A management team that believes it has a balanced scorecard because it dutifully reports on its KPIs every month may likely be kidding itself. And such a mindset could be doing the organisation a disservice, as they say ‘having the ladder against the wrong wall’.

Whereas most KPIs frameworks have grown ‘topsy’ over time, the balanced scorecard is a carefully thought through and agreed set of performance indicators providing early indicators of successful or unsuccessful business strategies – including more immediate problems on the horizon.

Something your financials alone fail to provide.

The scorecard is also aimed at getting people to understand and work towards an organisation’s vision and business strategies.

The balanced scorecard is simply a group of key performance measures, ideally 15-20, which are in fact measures of business objectives or business strategies. It’s a way of tracking whether objectives are in fact being implemented and achieved.

The key performance measures in a balanced scorecard are often grouped under the following headings:

  1. Customer
  2. Financial
  3.  Internal Processes
  4. Innovation & Growth

These groupings depend on the nature of the business. A mining company would probably have Safety & Environmental included in the above.

Typically, a balanced scorecard provides information such as:

  1. How good your CUSTOMERS think you are?
  2. How does your organisation add FINANCIAL value for its shareholders?
  3. To satisfy your customers and stakeholders, what INTERNAL PROCESSES must you excel at?
  4. Are you sustaining the ability to change and improve by encouraging LEARNING & INNOVATION?

As I stated at the outset, the indicators need to be thought through. Simply reporting on a set of KPIs every month without the appropriate spade work is highly risky.

Our methodology for deploying a scorecard is divided into 2 phases, each of which consists of 5 parts:

Phase 1: Management team scorecard (identifying, designing and implementing the top level performance measures).

Part 1   – Grouping services
Part 2   – Agreeing business objectives
Part 3   – Agreeing performance measures for the business objectives
Part 4   – Signing off the top level performance measures
Part 5   – Embedding the top-level performance measures

Phase 2: Business team(s) scorecard (cascading the top-level measures and identifying appropriate lower level performance measures)

Part 6   – Identifying the drivers of performance
Part 7   – Deciding which of the drivers of performance are key
Part 8   – Agreeing performance measures for the key drivers
Part 9   – Signing off the performance measures for the key drivers
Part 10 – Embedding the performance measures for the key drivers

Does the investment in a balanced scorecard pay-off?

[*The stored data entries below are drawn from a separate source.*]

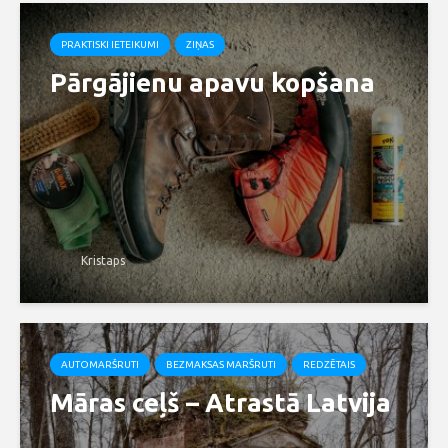
PRAKTISKI IETEIKUMI
ZIŅAS
Pārgājienu apavu kopšana
Kristaps
AUTOMARŠRUTI
BEZMAKSAS MARŠRUTI
REDZĒTAIS
Māras ceļš – Atrastā Latvija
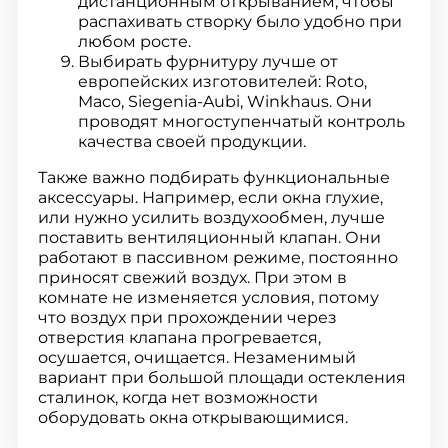
дистанционным открыванием, чтобы
распахивать створку было удобно при
любом росте.
Выбирать фурнитуру лучше от
европейских изготовителей: Roto,
Maco, Siegenia-Aubi, Winkhaus. Они
проводят многоступенчатый контроль
качества своей продукции.
Также важно подбирать функциональные
аксессуары. Например, если окна глухие,
или нужно усилить воздухообмен, лучше
поставить вентиляционный клапан. Они
работают в пассивном режиме, постоянно
приносят свежий воздух. При этом в
комнате не изменяется условия, потому
что воздух при прохождении через
отверстия клапана прогревается,
осушается, очищается. Незаменимый
вариант при большой площади остекления
сталинок, когда нет возможности
оборудовать окна открывающимися.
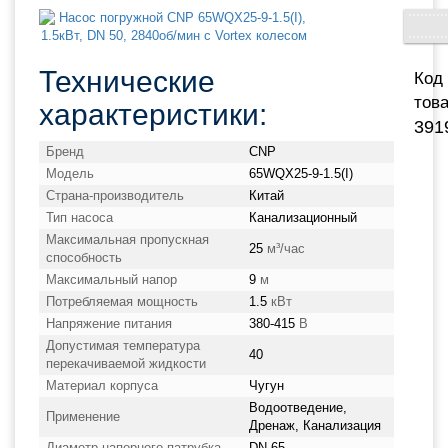
Технические
Код
това
характеристики:
391
Бренд
CNP
Модель
65WQX25-9-1.5(I)
Страна-производитель
Китай
Тип насоса
Канализационный
Максимальная пропускная
25
м³/час
способность
Максимальный напор
9
м
Потребляемая мощность
1.5
кВт
Напряжение питания
380-415
В
Допустимая температура
40
перекачиваемой жидкости
Материал корпуса
Чугун
Водоотведение,
Применение
Дренаж, Канализация
Диаметр напорного патрубка
DN 65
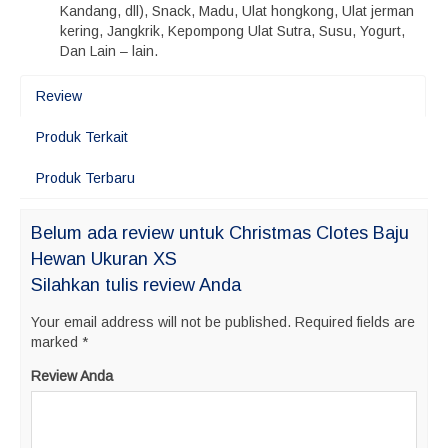
Kandang, dll), Snack, Madu, Ulat hongkong, Ulat jerman
kering, Jangkrik, Kepompong Ulat Sutra, Susu, Yogurt,
Dan Lain – lain.
Review
Produk Terkait
Produk Terbaru
Belum ada review untuk Christmas Clotes Baju
Hewan Ukuran XS
Silahkan tulis review Anda
Your email address will not be published.
Required fields are
marked
*
Review Anda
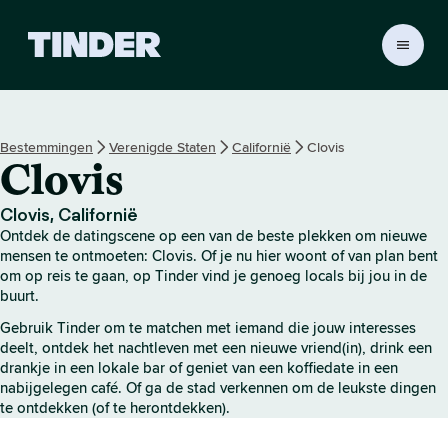
T
i
n
d
e
Bestemmingen
Verenigde Staten
Californië
Clovis
r
Clovis
h
o
m
Clovis, Californië
e
Ontdek de datingscene op een van de beste plekken om nieuwe
p
mensen te ontmoeten: Clovis. Of je nu hier woont of van plan bent
a
om op reis te gaan, op Tinder vind je genoeg locals bij jou in de
buurt.
g
i
Gebruik Tinder om te matchen met iemand die jouw interesses
n
deelt, ontdek het nachtleven met een nieuwe vriend(in), drink een
a
drankje in een lokale bar of geniet van een koffiedate in een
nabijgelegen café. Of ga de stad verkennen om de leukste dingen
te ontdekken (of te herontdekken).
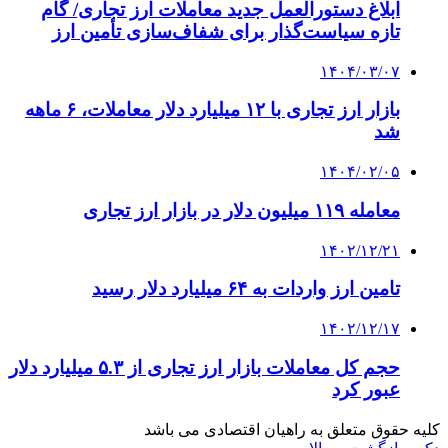
ابلاغ دستورالعمل جدید معاملات ارز تجاری/ گام
تازه سیاست‌گذار برای شفاف‌سازی تأمین ارز
۱۴۰۴/۰۳/۰۷
بازار ارز تجاری با ۱۲ میلیارد دلار معاملات، ۶ ماهه
شد
۱۴۰۴/۰۲/۰۵
معامله ۱۱۹ میلیون دلار در بازار ارز تجاری
۱۴۰۲/۱۲/۲۱
تامین ارز واردات به ۶۴ میلیارد دلار رسید
۱۴۰۲/۱۲/۱۷
حجم کل معاملات بازار ارز تجاری از ۵.۳ میلیارد دلار
عبور کرد
کلیه حقوق متعلق به راهیان اقتصادی می باشد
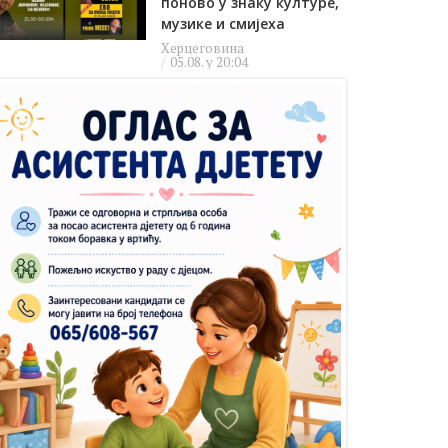
поново у знаку културе,
музике и смијеха
Херцеговина
05.08. у 20:04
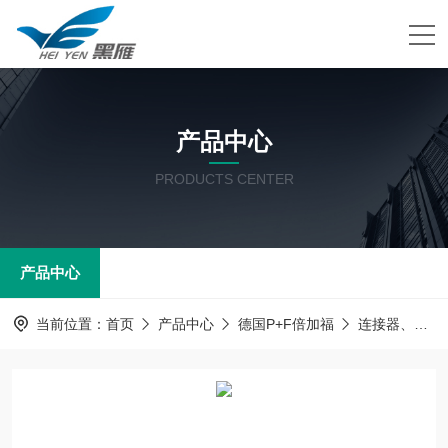
产品中心
PRODUCTS CENTER
产品中心
当前位置：
首页
产品中心
德国P+F倍加福
连接器、电源线及附件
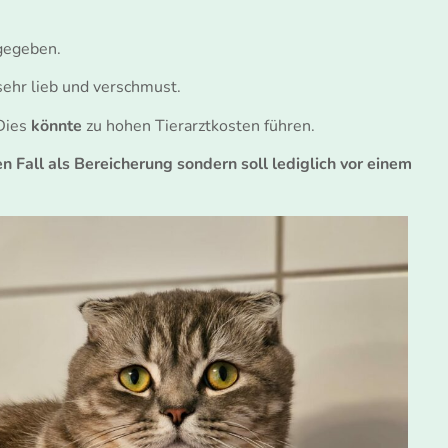
gegeben.
sehr lieb und verschmust.
 Dies
könnte
zu hohen Tierarztkosten führen.
 Fall als Bereicherung sondern soll lediglich vor einem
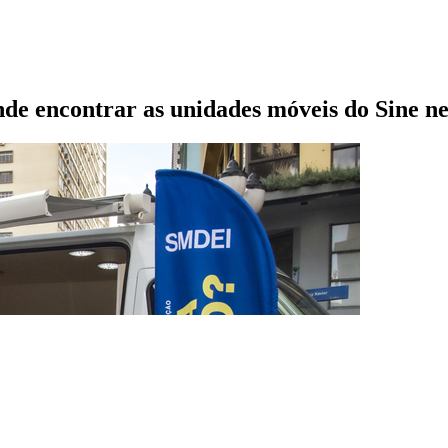
e encontrar as unidades móveis do Sine nes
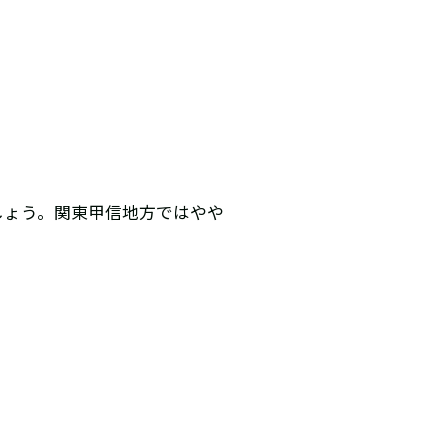
しょう。関東甲信地方ではやや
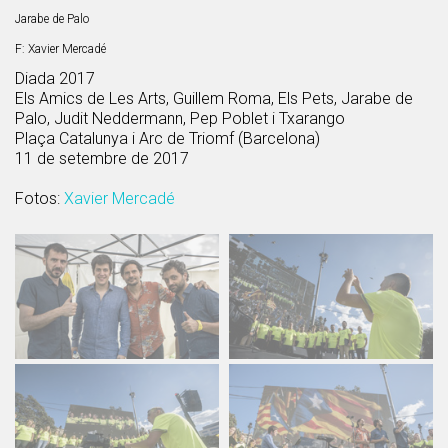
Jarabe de Palo
F: Xavier Mercadé
Diada 2017
Els Amics de Les Arts, Guillem Roma, Els Pets, Jarabe de
Palo, Judit Neddermann, Pep Poblet i Txarango
Plaça Catalunya i Arc de Triomf (Barcelona)
11 de setembre de 2017
Fotos:
Xavier Mercadé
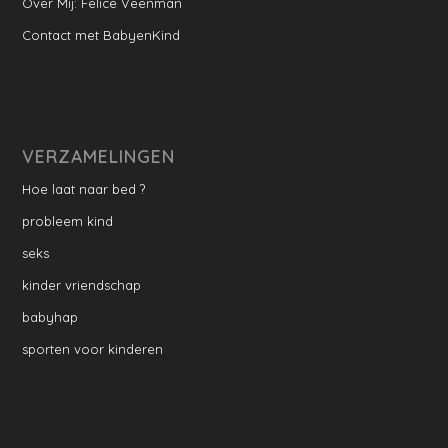
Over Mij: Felice Veenman
Contact met BabyenKind
VERZAMELINGEN
Hoe laat naar bed ?
probleem kind
seks
kinder vriendschap
babyhap
sporten voor kinderen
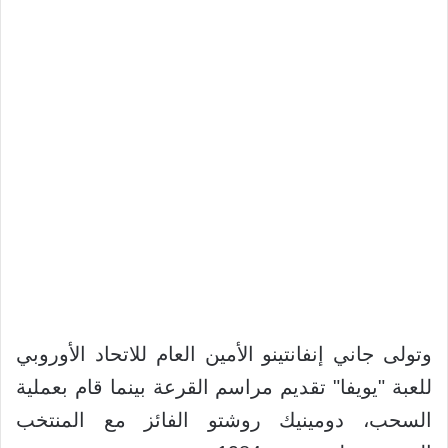
وتولى جاني إنفانتينو الأمين العام للاتحاد الأوروبي
للعبة "يويفا" تقديم مراسم القرعة بينما قام بعملية
السحب، دومينيك روشتو الفائز مع المنتخب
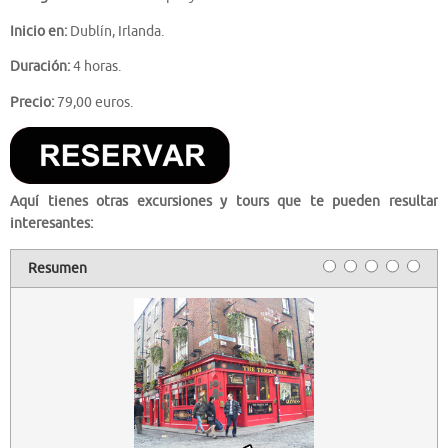
Inicio en:
Dublín, Irlanda.
Duración:
4 horas.
Precio:
79,00 euros.
Aquí tienes otras excursiones y tours que te pueden resultar
interesantes:
Resumen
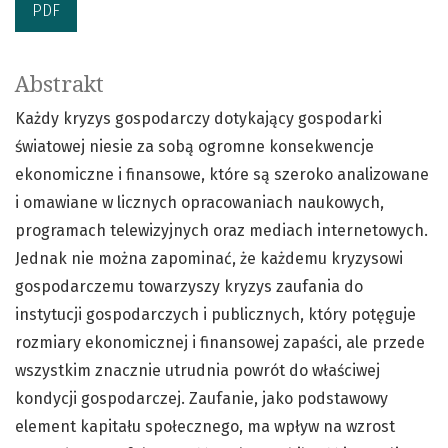
PDF
Abstrakt
Każdy kryzys gospodarczy dotykający gospodarki
światowej niesie za sobą ogromne konsekwencje
ekonomiczne i finansowe, które są szeroko analizowane
i omawiane w licznych opracowaniach naukowych,
programach telewizyjnych oraz mediach internetowych.
Jednak nie można zapominać, że każdemu kryzysowi
gospodarczemu towarzyszy kryzys zaufania do
instytucji gospodarczych i publicznych, który potęguje
rozmiary ekonomicznej i finansowej zapaści, ale przede
wszystkim znacznie utrudnia powrót do właściwej
kondycji gospodarczej. Zaufanie, jako podstawowy
element kapitału społecznego, ma wpływ na wzrost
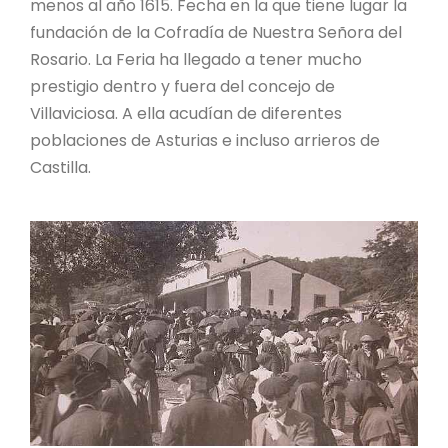
menos al año 1615. Fecha en la que tiene lugar la
fundación de la Cofradía de Nuestra Señora del
Rosario. La Feria ha llegado a tener mucho
prestigio dentro y fuera del concejo de
Villaviciosa. A ella acudían de diferentes
poblaciones de Asturias e incluso arrieros de
Castilla.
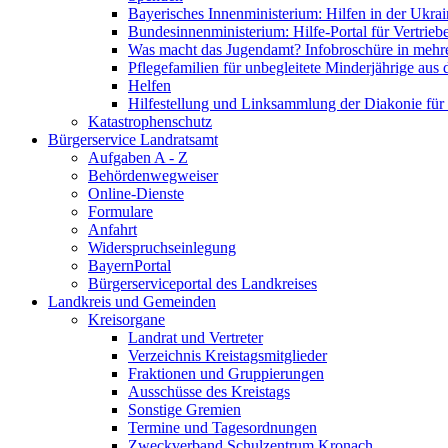
Bayerisches Innenministerium: Hilfen in der Ukrai
Bundesinnenministerium: Hilfe-Portal für Vertrieb
Was macht das Jugendamt? Infobroschüre in mehr
Pflegefamilien für unbegleitete Minderjährige aus 
Helfen
Hilfestellung und Linksammlung der Diakonie für 
Katastrophenschutz
Bürgerservice Landratsamt
Aufgaben A - Z
Behördenwegweiser
Online-Dienste
Formulare
Anfahrt
Widerspruchseinlegung
BayernPortal
Bürgerserviceportal des Landkreises
Landkreis und Gemeinden
Kreisorgane
Landrat und Vertreter
Verzeichnis Kreistagsmitglieder
Fraktionen und Gruppierungen
Ausschüsse des Kreistags
Sonstige Gremien
Termine und Tagesordnungen
Zweckverband Schulzentrum Kronach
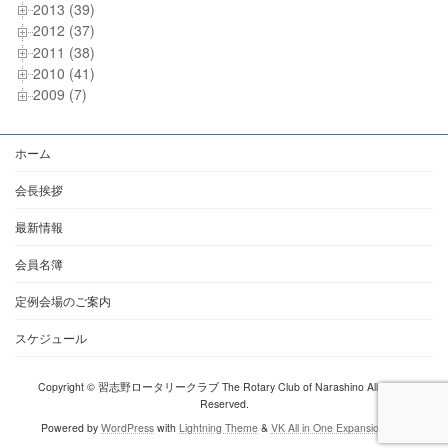
2013 (39)
2012 (37)
2011 (38)
2010 (41)
2009 (7)
ホーム
会長挨拶
最新情報
会員名簿
定例会場のご案内
スケジュール
Copyright © 習志野ロータリークラブ The Rotary Club of Narashino All Rights
Reserved.
Powered by
WordPress
with
Lightning Theme
&
VK All in One Expansion Unit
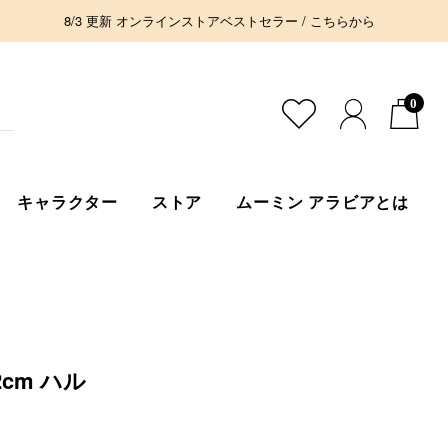
8/3 更新 オンラインストアベストセラー / こちらから
0
キャラクター
ストア
ムーミン アラビアとは
cm ハル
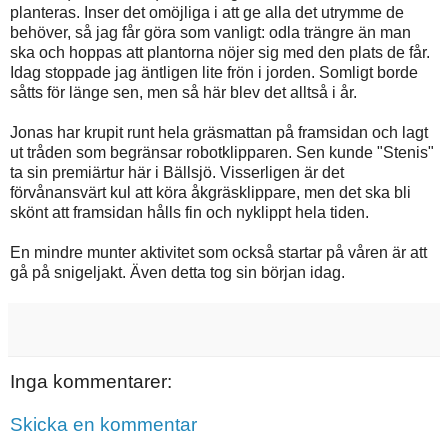
planteras. Inser det omöjliga i att ge alla det utrymme de
behöver, så jag får göra som vanligt: odla trängre än man
ska och hoppas att plantorna nöjer sig med den plats de får.
Idag stoppade jag äntligen lite frön i jorden. Somligt borde
såtts för länge sen, men så här blev det alltså i år.
Jonas har krupit runt hela gräsmattan på framsidan och lagt
ut tråden som begränsar robotklipparen. Sen kunde "Stenis"
ta sin premiärtur här i Bällsjö. Visserligen är det
förvånansvärt kul att köra åkgräsklippare, men det ska bli
skönt att framsidan hålls fin och nyklippt hela tiden.
En mindre munter aktivitet som också startar på våren är att
gå på snigeljakt. Även detta tog sin början idag.
Inga kommentarer:
Skicka en kommentar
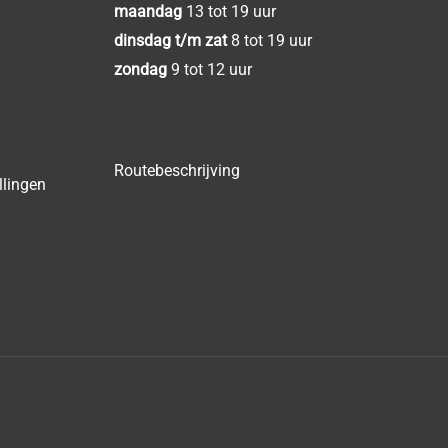
maandag
13 tot 19 uur
dinsdag t/m zat
8 tot 19 uur
zondag
9 tot 12 uur
Routebeschrijving
llingen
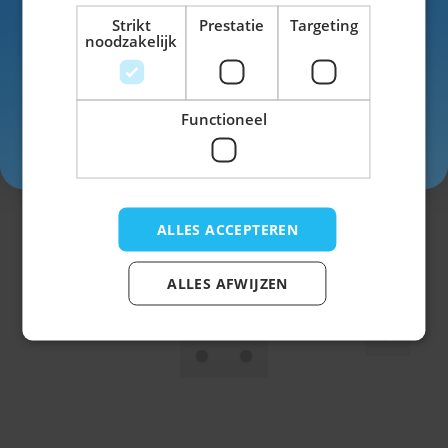
Voor- en achternaam
Strikt
Prestatie
Targeting
noodzakelijk
Functioneel
Inschrijven
Jagershoedje Tirol Roze
ALLES ACCEPTEREN
Niet op voorraad
ALLES AFWIJZEN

If this helps, we recently have deployed the balanced scorecard for a privately owned Aged Care provider – the result being an average 25% EBITDA, since implementation 12 months ago. For Aged Care this is a fabulous score for operational profitability. And what is even more exciting in this business is that the scorecard has most everyone involved in helping drive the drivers.

Some further tips:

  1. KPIs must be relevant for the team. Too far removed or too tough a target and they will give up
  2. As CEO, sit in on team KPI review sessions – emphasising to others the importance of your scorecard
  3. Don’t hand down targets – get the KPI owner to set their own targets
  4. Make people shine who meet and exceed targets – create monthly LeaderBoards that can feed into annual organisational awards
  5. Don’t dodge under-performance, else it will become the norm. Address any slack immediately, privately
  6. Bring data to life using the vast array of data visualisation software that is available
  7. Ensure that same software allows for people to add comments, ideas and suggestions for improvement and be active yourself on this forum with comments, recognition and ideas, etc.